Getting Started with dbt Core

What is dbt Core?

dbt (data build tool) Core is an open-source command-line tool that enables data analysts and engineers to transform data in their warehouses more effectively. It brings software engineering best practices like version control, testing, and documentation to data transformation workflows.

Unlike traditional ETL tools that move data between systems, dbt focuses exclusively on the transformation layer (the “T” in ETL/ELT), working directly within your data warehouse or database. This makes it a perfect companion for lightweight databases like DuckDB in an edge data stack.

Why Use dbt Core?

dbt Core brings several key benefits to data transformation workflows:

SQL-First Approach: Write transformations using SQL, the language most data analysts already know, reducing the learning curve.
Modularity: Build reusable data models that can be referenced by other models, creating a clear dependency graph.
Version Control: Track changes to your transformations in Git, enabling collaboration and providing an audit trail.
Testing and Documentation: Define tests for your data models and automatically generate documentation.
Dependency Management: dbt automatically handles the execution order of your transformations based on the dependencies between models.
Incremental Builds: Efficiently update only new or changed data rather than rebuilding entire tables.
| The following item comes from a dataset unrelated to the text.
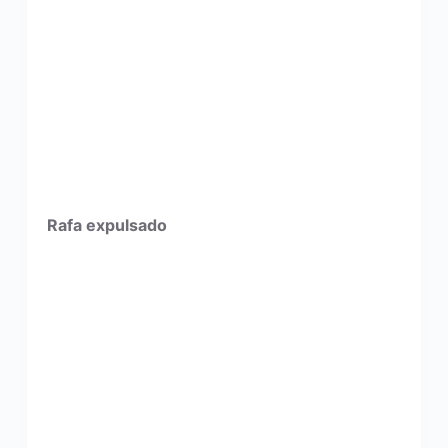
Rafa expulsado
Setting Up dbt Core with DuckDB

In our edge data stack, DuckDB serves as an excellent backend for dbt Core. Here’s how to get started:

1. Installation

First, set up a Python environment and install the dbt-duckdb adapter:

# Create a virtual environment (optional but recommended)
python -m venv dbt-env
source dbt-env/bin/activate  # On Windows: dbt-env\Scripts\activate

# Install dbt with DuckDB adapter
pip install dbt-duckdb

2. Initialize a dbt Project

Create a new dbt project:

# Create a new dbt project
dbt init my_analytics_project

# When prompted, select DuckDB as your database

This creates a starter project with the following structure:

my_analytics_project/
├── dbt_project.yml         # Project configuration
├── models/                 # Where your SQL models live
│   └── example/            # Example models
├── analyses/               # Ad-hoc analyses
├── tests/                  # Custom tests
├── macros/                 # Reusable SQL snippets
├── seeds/                  # CSV files to load as tables
└── snapshots/              # Point-in-time snapshots

3. Configure DuckDB Connection

The initialization creates a profiles.yml file in your ~/.dbt/ directory with connection settings for DuckDB:

my_analytics_project:
  outputs:
    dev:
      type: duckdb
      path: my_analytics.duckdb  # Local DuckDB file
      threads: 4
  target: dev

4. Create Your First Model

Create a simple model in models/my_first_model.sql:

-- models/my_first_model.sql
{{
  config(
    materialized='table'
  )
}}

-- A simple transformation using a common table expression (CTE)
WITH source_data AS (
    SELECT 1 AS id, 'Product A' AS product_name, 100 AS price
    UNION ALL
    SELECT 2 AS id, 'Product B' AS product_name, 200 AS price
    UNION ALL
    SELECT 3 AS id, 'Product C' AS product_name, 150 AS price
)

SELECT 
    id,
    product_name,
    price,
    price * 0.9 AS discounted_price
FROM source_data

5. Run Your Model

Now run the model to create the table in DuckDB:

dbt run

dbt executes your SQL and creates the table in DuckDB.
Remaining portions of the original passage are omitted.